Just look at the remarkable difference that Ogbeni Kadiri’s latest contribution has made to the discussion, now that he’s back from his state visit to Merry England and sipping tea near Buckingham Palace, maybe digging as my Better Half did the whole summer of 1971, where there is a lot about Zik, I.T.A. Wallace-Johnson and Kwame Nkrumah and the West African Youth League lodged in the in the colonial archives of the British Museum.

In Salimonou Kadiri’s absence some of the assertions made in this forum have gone unchallenged, but silence has never meant consent as he so vigorously now makes clear…

Even the eminent historians have been known to dis-agree and sometimes even be guilty of mountainous error - the one I have mostly read Hugh Trevor-Roper comes to mind.

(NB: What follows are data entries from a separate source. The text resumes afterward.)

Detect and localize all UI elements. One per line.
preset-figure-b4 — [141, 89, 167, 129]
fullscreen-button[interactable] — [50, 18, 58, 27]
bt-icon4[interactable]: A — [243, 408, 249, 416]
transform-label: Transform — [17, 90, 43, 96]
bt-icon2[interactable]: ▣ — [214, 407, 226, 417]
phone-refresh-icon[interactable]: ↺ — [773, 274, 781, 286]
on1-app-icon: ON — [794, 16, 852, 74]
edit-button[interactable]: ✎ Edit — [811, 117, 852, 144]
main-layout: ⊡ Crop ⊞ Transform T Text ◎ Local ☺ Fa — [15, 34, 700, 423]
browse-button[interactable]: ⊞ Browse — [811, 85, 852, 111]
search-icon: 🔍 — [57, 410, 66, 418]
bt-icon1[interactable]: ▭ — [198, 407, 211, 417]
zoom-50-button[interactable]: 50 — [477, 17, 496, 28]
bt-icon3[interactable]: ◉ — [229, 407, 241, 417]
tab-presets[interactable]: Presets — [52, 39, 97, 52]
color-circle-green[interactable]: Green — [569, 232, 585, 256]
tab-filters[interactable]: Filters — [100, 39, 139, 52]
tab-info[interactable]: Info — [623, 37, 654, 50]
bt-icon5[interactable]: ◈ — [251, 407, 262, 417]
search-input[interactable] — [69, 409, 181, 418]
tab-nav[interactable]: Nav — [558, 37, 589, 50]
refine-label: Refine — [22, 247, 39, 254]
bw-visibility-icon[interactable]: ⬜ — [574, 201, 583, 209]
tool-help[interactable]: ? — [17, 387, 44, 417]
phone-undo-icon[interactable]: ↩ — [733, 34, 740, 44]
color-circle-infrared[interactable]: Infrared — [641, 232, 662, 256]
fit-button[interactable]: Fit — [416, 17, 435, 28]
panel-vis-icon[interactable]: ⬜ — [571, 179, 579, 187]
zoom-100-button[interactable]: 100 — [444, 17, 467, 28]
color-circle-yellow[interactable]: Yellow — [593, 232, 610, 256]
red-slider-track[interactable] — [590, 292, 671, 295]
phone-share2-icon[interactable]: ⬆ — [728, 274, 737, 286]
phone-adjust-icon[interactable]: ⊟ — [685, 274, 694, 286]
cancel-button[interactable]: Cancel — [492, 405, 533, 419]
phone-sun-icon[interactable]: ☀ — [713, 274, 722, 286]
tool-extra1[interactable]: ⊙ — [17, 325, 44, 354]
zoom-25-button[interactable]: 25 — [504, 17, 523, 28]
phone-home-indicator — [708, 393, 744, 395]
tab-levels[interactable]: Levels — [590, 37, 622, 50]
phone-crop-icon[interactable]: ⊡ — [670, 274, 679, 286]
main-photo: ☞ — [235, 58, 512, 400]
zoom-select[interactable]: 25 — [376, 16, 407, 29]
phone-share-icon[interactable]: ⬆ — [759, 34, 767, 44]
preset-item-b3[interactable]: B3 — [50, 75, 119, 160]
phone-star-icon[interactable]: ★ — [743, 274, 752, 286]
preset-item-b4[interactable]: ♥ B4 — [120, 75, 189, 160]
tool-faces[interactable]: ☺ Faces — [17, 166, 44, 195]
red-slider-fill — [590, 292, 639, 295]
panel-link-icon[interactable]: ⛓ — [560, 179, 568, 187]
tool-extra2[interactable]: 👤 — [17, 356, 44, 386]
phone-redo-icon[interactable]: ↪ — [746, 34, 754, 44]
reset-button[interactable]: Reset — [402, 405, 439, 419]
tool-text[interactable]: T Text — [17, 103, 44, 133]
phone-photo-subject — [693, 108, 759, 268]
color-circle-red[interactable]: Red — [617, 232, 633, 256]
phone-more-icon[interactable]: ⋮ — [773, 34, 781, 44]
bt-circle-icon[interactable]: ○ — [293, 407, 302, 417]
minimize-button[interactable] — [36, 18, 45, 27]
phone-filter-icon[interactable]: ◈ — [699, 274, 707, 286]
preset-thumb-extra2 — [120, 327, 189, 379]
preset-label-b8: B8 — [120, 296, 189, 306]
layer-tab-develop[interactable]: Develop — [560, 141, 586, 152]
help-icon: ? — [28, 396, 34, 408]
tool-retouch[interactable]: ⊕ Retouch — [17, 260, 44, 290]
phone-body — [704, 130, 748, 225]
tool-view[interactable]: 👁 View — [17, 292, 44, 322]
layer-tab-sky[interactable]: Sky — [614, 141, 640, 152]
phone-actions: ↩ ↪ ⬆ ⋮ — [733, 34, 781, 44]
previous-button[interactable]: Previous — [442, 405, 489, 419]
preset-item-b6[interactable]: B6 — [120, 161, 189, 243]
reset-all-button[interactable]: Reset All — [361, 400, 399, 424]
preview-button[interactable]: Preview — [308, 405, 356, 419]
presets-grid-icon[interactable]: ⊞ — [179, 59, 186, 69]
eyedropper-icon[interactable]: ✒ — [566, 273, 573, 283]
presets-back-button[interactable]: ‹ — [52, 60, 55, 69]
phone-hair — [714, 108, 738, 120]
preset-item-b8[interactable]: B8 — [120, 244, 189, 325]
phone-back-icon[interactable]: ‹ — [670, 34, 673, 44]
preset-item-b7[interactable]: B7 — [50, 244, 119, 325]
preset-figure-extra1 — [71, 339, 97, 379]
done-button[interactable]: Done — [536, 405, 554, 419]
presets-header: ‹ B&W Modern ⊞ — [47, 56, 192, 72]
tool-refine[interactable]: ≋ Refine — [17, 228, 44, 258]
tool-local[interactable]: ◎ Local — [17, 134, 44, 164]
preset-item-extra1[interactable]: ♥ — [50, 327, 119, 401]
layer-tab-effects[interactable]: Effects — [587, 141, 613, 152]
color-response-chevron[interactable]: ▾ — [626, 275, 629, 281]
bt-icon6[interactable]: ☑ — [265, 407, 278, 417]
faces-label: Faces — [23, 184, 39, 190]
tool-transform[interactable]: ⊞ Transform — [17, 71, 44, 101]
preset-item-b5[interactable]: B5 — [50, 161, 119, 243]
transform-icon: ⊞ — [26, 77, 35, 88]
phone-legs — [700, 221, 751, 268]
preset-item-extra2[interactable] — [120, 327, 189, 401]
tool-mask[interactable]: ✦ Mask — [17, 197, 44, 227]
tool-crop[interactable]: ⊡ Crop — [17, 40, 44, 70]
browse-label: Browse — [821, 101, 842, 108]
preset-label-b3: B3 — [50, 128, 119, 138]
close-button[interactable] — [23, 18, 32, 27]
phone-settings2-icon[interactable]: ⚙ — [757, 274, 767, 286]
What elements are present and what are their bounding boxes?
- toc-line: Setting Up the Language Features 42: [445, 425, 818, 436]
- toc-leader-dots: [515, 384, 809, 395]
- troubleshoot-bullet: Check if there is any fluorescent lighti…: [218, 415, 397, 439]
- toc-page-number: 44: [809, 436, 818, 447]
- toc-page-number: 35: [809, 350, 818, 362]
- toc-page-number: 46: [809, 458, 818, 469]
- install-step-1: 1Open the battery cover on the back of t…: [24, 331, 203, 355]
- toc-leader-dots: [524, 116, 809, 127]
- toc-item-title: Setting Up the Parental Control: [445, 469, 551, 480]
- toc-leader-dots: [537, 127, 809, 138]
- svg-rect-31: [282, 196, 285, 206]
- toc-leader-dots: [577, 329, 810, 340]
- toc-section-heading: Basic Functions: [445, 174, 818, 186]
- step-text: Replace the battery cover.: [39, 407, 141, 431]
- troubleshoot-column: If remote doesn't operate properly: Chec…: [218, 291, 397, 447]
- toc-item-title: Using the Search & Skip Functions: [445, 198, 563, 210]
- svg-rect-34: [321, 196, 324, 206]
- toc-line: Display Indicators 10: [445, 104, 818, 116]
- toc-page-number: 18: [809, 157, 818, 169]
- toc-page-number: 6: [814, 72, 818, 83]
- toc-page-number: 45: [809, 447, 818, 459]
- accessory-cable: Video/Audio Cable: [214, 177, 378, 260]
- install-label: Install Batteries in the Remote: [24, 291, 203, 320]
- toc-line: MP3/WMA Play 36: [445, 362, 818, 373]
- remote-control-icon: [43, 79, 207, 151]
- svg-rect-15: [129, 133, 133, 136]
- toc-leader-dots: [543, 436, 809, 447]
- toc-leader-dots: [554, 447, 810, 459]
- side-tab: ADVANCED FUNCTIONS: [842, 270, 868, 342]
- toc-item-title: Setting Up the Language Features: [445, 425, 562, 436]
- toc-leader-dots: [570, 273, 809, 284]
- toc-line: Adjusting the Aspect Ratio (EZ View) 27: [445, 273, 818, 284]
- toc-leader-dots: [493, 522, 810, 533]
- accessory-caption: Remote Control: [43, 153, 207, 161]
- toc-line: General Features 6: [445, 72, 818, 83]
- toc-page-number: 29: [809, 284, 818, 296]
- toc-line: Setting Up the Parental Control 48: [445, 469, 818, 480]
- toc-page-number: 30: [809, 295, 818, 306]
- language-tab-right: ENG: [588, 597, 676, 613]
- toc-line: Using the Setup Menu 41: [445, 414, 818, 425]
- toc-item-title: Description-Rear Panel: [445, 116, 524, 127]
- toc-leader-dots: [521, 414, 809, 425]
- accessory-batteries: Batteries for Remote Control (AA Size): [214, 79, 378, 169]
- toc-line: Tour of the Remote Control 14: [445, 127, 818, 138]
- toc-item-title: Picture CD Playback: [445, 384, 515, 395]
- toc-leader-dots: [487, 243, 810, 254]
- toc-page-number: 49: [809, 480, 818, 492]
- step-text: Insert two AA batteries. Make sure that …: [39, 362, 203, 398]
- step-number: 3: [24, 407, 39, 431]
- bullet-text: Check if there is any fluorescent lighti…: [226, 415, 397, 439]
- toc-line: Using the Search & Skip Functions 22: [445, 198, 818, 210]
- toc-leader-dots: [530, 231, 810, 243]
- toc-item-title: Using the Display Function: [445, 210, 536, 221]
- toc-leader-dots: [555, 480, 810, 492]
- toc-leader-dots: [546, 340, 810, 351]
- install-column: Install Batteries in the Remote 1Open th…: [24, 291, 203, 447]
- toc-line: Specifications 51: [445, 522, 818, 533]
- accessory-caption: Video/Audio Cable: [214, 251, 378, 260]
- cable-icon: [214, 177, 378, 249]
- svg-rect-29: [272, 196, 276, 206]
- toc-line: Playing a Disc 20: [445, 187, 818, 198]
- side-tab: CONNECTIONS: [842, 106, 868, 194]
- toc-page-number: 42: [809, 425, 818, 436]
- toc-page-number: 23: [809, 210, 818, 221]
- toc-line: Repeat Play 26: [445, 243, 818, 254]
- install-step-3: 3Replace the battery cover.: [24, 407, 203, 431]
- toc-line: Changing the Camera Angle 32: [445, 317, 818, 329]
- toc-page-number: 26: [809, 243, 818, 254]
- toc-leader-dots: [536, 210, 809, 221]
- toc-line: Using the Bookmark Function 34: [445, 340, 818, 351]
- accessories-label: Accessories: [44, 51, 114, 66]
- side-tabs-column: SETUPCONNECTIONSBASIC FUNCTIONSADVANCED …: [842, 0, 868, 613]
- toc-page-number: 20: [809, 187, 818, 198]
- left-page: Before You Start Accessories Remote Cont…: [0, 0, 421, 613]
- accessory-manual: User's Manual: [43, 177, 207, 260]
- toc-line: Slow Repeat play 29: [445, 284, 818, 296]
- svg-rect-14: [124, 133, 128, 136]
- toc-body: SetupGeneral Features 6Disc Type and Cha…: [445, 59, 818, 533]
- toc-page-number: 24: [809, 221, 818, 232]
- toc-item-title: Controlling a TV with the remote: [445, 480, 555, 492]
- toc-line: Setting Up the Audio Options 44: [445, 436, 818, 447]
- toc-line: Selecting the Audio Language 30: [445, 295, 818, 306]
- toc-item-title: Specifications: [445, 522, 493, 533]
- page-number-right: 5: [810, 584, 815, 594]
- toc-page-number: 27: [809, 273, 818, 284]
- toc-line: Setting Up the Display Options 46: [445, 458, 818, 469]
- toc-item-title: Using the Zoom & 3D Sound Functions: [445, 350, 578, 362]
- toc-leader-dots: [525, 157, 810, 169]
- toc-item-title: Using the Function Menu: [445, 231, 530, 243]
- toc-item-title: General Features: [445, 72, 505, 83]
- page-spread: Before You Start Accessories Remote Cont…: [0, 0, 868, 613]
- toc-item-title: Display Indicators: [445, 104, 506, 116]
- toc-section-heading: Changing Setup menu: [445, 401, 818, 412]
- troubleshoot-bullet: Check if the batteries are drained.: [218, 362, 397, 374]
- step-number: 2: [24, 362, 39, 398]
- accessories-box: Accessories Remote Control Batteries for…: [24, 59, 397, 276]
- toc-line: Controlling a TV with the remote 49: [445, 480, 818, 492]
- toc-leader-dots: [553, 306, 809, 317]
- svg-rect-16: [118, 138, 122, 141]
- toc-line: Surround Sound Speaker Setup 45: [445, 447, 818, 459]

You can compare some of the elements in Akintola Wyse’s The Krio of Sierra Leone: An interpretive history with some of those tendered by Leo Spitzer: Leo Spitzer: The Creoles of Sierra Leone: Responses to colonialism or some of the analyses of  Sierra Leone’s Creoles, done by Abner Cohen  and my sometimes differing understanding  of some of the matters he takes up in that chapter in his book “The politics of elite cultures

And what are we to make of the records of our pre-literate societies, the oral transmissions of the griots and other epic praise singers; must their accounts be declared null and void or sub-standard because lacking in formal cum laude degrees from Oxbridge? 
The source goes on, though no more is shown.